If one micrometeorite (a sphere with a diameter of 1.50×10-6 m) strikes each square meter of the surface of the Moon each second (1 micrometeorite/m2/s), how many years will it take to cover the Moon to a depth of 1.80 m?

Assume that after impact, the micrometeorites spread evenly over the surface of the moon.

## Homework Equations

V = 4/3πr^3

## The Attempt at a Solution

I'm not sure if I'm thinking through this correctly, but here it goes.

SA of Moon (SA) = 3.8x10^13 m^2 (got this out of my textbook)

Thickness (T) = 1.8 m (Given in problem statement)

Total Volume needed to be filled by Micrometeorites = SA * T

= (3.8x10^13)(1.8) = 6.84x10^13 m^3

Volume of 1 Micrometeorite = V = 4/3πr^3 where r = (1.5x10^-6 / 2)
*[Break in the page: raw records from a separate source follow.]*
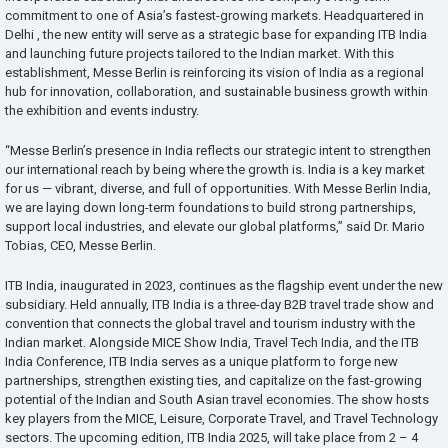
commitment to one of Asia’s fastest-growing markets. Headquartered in
Delhi , the new entity will serve as a strategic base for expanding ITB India
and launching future projects tailored to the Indian market. With this
establishment, Messe Berlin is reinforcing its vision of India as a regional
hub for innovation, collaboration, and sustainable business growth within
the exhibition and events industry.
“Messe Berlin’s presence in India reflects our strategic intent to strengthen
our international reach by being where the growth is. India is a key market
for us — vibrant, diverse, and full of opportunities. With Messe Berlin India,
we are laying down long-term foundations to build strong partnerships,
support local industries, and elevate our global platforms,” said Dr. Mario
Tobias, CEO, Messe Berlin.
ITB India, inaugurated in 2023, continues as the flagship event under the new
subsidiary. Held annually, ITB India is a three-day B2B travel trade show and
convention that connects the global travel and tourism industry with the
Indian market. Alongside MICE Show India, Travel Tech India, and the ITB
India Conference, ITB India serves as a unique platform to forge new
partnerships, strengthen existing ties, and capitalize on the fast-growing
potential of the Indian and South Asian travel economies. The show hosts
key players from the MICE, Leisure, Corporate Travel, and Travel Technology
sectors. The upcoming edition, ITB India 2025, will take place from 2 – 4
= 4/3π(1.5x10^-6 / 2)^3 = 1.77x10^18

Micrometeorites needed = Volume needed/Volume of Micrometeorites

= (6.84x10^13)/(1.767x10^-18) = 3.87x10^31

Since the rate at which they fall is 1 Micrometeorite/s that means a total of

3.87x10^31 seconds

which comes out to 1.22 years.

Apparently this is wrong (we have to enter our answers online, and we're told if we're right or not). Please help!